▸ DATA FOR ANALYSIS:
^^^^^^^^

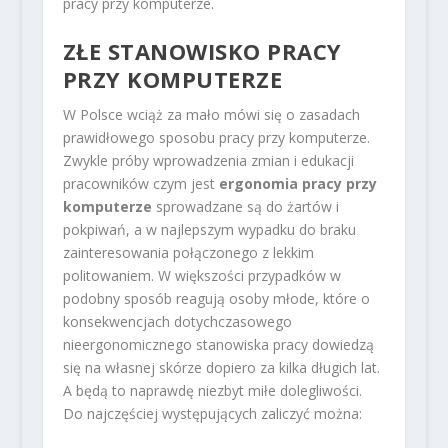
pracy przy komputerze.
ZŁE STANOWISKO PRACY
PRZY KOMPUTERZE
W Polsce wciąż za mało mówi się o zasadach
prawidłowego sposobu pracy przy komputerze.
Zwykle próby wprowadzenia zmian i edukacji
pracowników czym jest
ergonomia pracy przy
komputerze
sprowadzane są do żartów i
pokpiwań, a w najlepszym wypadku do braku
zainteresowania połączonego z lekkim
politowaniem. W większości przypadków w
podobny sposób reagują osoby młode, które o
konsekwencjach dotychczasowego
nieergonomicznego stanowiska pracy dowiedzą
się na własnej skórze dopiero za kilka długich lat.
A będą to naprawdę niezbyt miłe dolegliwości.
Do najczęściej występujących zaliczyć można:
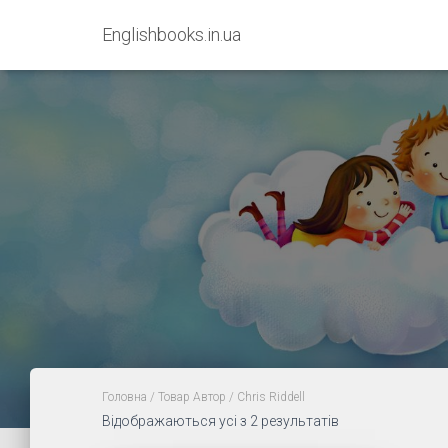
Englishbooks.in.ua
Головна
/ Товар Автор / Chris Riddell
Sorted
Відображаються усі з 2 результатів
by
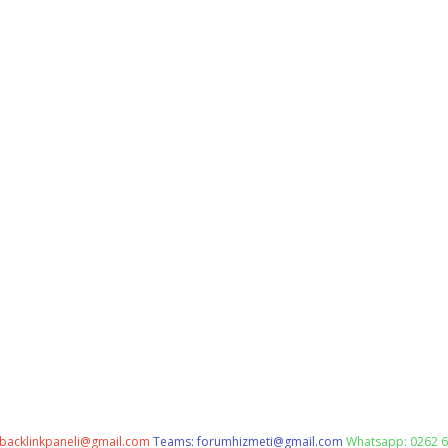
backlinkpaneli@gmail.com
Teams:
forumhizmeti@gmail.com
Whatsapp: 0262 6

^^^^^^^^

▸ EXERCISE OBJECTIVE:
Quote the entries in full. Any image among them is to be omitted from the copy.

▸ RESULT:
pracy przy komputerze.
ZŁE STANOWISKO PRACY
PRZY KOMPUTERZE
W Polsce wciąż za mało mówi się o zasadach
prawidłowego sposobu pracy przy komputerze.
Zwykle próby wprowadzenia zmian i edukacji
pracowników czym jest
ergonomia pracy przy
komputerze
sprowadzane są do żartów i
pokpiwań, a w najlepszym wypadku do braku
zainteresowania połączonego z lekkim
politowaniem. W większości przypadków w
podobny sposób reagują osoby młode, które o
konsekwencjach dotychczasowego
nieergonomicznego stanowiska pracy dowiedzą
się na własnej skórze dopiero za kilka długich lat.
A będą to naprawdę niezbyt miłe dolegliwości.
Do najczęściej występujących zaliczyć można:
Englishbooks.in.ua
Головна
/ Товар Автор / Chris Riddell
Sorted
Відображаються усі з 2 результатів
by
backlinkpaneli@gmail.com
Teams:
forumhizmeti@gmail.com
Whatsapp: 0262 6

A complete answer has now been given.